### ASSIGNMENT
Wherever the word "bride" shows up in the data, report the line it sits in.

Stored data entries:
*** Block opens ***

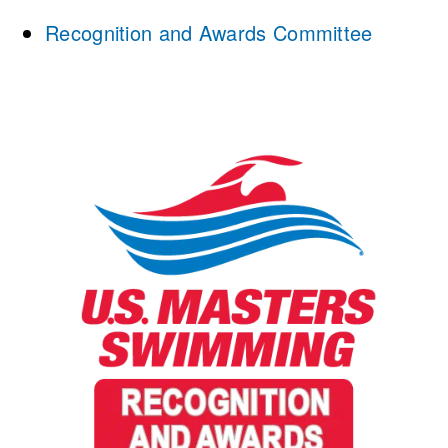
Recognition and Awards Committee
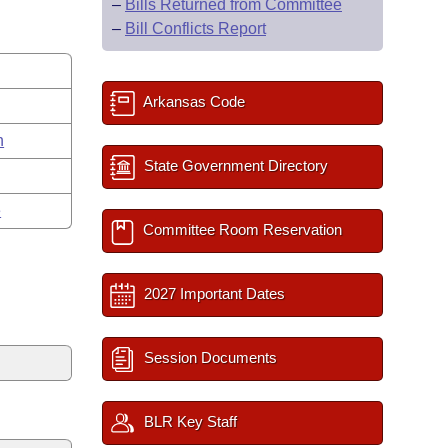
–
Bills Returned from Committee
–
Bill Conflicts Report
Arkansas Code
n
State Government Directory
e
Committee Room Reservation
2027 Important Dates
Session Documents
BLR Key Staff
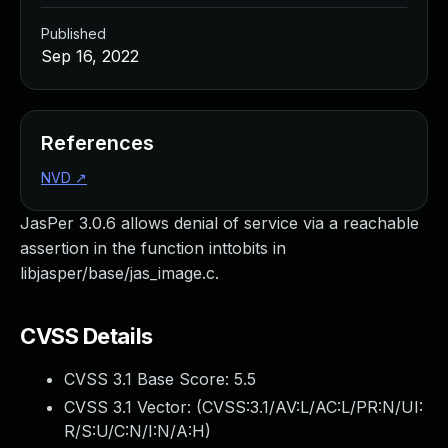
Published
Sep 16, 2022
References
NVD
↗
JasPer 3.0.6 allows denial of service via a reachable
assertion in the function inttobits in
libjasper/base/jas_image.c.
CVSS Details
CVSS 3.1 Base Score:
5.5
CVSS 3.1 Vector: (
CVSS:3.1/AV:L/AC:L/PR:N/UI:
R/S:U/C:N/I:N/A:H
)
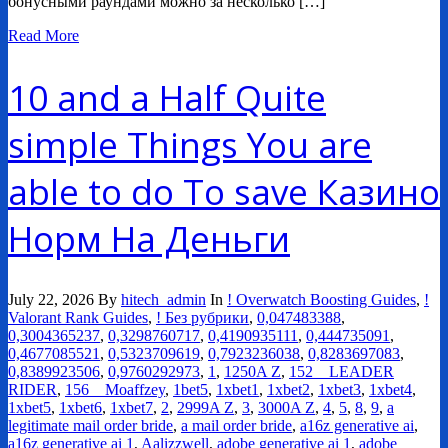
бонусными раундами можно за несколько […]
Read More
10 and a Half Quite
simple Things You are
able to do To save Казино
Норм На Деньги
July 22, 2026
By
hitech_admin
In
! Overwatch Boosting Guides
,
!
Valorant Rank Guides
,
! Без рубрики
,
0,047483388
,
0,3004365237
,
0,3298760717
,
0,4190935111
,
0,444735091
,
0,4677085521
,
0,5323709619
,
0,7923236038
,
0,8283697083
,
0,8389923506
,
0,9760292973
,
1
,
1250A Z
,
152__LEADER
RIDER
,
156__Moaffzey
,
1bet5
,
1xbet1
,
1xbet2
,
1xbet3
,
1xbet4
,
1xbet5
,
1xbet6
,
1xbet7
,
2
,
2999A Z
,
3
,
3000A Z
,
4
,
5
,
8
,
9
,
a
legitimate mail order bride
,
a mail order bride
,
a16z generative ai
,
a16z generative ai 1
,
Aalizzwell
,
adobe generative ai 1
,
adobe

*** Block closes ***
*** Block opens ***

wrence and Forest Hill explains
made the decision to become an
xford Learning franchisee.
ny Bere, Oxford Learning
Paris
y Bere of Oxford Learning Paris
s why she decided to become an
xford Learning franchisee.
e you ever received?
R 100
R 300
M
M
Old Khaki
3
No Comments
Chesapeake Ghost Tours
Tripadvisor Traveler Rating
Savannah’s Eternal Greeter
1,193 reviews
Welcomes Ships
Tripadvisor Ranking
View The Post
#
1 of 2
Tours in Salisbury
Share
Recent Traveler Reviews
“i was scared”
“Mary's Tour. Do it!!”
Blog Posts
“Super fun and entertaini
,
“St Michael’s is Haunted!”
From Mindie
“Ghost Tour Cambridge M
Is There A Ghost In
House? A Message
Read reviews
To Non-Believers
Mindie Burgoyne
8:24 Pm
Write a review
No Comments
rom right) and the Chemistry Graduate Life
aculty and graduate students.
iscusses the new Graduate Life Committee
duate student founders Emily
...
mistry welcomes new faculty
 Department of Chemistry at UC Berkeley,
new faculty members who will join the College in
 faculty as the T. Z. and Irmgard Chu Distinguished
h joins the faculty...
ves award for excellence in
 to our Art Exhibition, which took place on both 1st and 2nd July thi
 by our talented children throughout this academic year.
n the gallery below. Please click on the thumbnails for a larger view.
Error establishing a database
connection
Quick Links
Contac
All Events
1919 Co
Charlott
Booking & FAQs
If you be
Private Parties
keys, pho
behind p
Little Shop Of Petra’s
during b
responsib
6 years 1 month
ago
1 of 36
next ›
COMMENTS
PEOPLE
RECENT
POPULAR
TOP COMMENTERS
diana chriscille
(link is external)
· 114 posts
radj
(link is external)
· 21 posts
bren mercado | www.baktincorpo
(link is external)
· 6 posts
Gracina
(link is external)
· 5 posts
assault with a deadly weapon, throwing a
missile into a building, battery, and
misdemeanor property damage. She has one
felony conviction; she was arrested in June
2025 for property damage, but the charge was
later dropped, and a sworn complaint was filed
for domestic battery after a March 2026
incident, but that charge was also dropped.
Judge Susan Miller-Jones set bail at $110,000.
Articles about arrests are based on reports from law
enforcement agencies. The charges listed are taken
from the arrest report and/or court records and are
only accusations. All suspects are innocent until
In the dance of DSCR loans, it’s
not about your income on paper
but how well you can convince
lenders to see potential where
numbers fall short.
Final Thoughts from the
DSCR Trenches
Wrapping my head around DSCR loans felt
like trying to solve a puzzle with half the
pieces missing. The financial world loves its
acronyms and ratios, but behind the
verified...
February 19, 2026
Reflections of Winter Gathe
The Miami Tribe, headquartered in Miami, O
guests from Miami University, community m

*** Block closes ***

### SOLUTION TO THIS PROBLEM
legitimate mail order bride
a mail order bride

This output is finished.